(Extracted page text data)
____________

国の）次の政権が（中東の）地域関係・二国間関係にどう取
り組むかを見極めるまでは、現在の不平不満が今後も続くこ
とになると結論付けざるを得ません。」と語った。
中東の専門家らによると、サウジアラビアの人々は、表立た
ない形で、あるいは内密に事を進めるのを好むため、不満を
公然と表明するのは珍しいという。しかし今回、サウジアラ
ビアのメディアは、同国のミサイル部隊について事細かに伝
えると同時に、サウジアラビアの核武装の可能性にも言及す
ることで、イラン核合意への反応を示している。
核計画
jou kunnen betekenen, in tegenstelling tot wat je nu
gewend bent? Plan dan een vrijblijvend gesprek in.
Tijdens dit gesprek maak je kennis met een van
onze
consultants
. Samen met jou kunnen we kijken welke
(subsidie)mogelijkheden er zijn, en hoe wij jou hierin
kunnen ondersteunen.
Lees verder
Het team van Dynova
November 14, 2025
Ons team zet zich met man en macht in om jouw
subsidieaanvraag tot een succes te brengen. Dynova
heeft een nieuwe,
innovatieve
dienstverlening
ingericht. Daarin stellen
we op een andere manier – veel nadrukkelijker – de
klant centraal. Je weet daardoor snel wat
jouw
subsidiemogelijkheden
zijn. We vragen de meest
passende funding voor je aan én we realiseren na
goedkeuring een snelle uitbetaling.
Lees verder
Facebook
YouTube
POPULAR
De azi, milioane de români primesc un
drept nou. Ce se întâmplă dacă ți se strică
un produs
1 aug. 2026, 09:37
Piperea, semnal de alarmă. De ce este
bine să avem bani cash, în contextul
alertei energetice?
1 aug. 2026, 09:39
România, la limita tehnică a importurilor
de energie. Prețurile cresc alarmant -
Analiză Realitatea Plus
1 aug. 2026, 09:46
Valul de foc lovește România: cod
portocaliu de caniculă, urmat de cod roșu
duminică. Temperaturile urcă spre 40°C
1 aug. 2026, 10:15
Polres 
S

____________

What is being asked =
Repeat the entries exactly, all of them.

Output for this task =
国の）次の政権が（中東の）地域関係・二国間関係にどう取
り組むかを見極めるまでは、現在の不平不満が今後も続くこ
とになると結論付けざるを得ません。」と語った。
中東の専門家らによると、サウジアラビアの人々は、表立た
ない形で、あるいは内密に事を進めるのを好むため、不満を
公然と表明するのは珍しいという。しかし今回、サウジアラ
ビアのメディアは、同国のミサイル部隊について事細かに伝
えると同時に、サウジアラビアの核武装の可能性にも言及す
ることで、イラン核合意への反応を示している。
核計画
jou kunnen betekenen, in tegenstelling tot wat je nu
gewend bent? Plan dan een vrijblijvend gesprek in.
Tijdens dit gesprek maak je kennis met een van
onze
consultants
. Samen met jou kunnen we kijken welke
(subsidie)mogelijkheden er zijn, en hoe wij jou hierin
kunnen ondersteunen.
Lees verder
Het team van Dynova
November 14, 2025
Ons team zet zich met man en macht in om jouw
subsidieaanvraag tot een succes te brengen. Dynova
heeft een nieuwe,
innovatieve
dienstverlening
ingericht. Daarin stellen
we op een andere manier – veel nadrukkelijker – de
klant centraal. Je weet daardoor snel wat
jouw
subsidiemogelijkheden
zijn. We vragen de meest
passende funding voor je aan én we realiseren na
goedkeuring een snelle uitbetaling.
Lees verder
Facebook
YouTube
POPULAR
De azi, milioane de români primesc un
drept nou. Ce se întâmplă dacă ți se strică
un produs
1 aug. 2026, 09:37
Piperea, semnal de alarmă. De ce este
bine să avem bani cash, în contextul
alertei energetice?
1 aug. 2026, 09:39
România, la limita tehnică a importurilor
de energie. Prețurile cresc alarmant -
Analiză Realitatea Plus
1 aug. 2026, 09:46
Valul de foc lovește România: cod
portocaliu de caniculă, urmat de cod roșu
duminică. Temperaturile urcă spre 40°C
1 aug. 2026, 10:15
Polres 
S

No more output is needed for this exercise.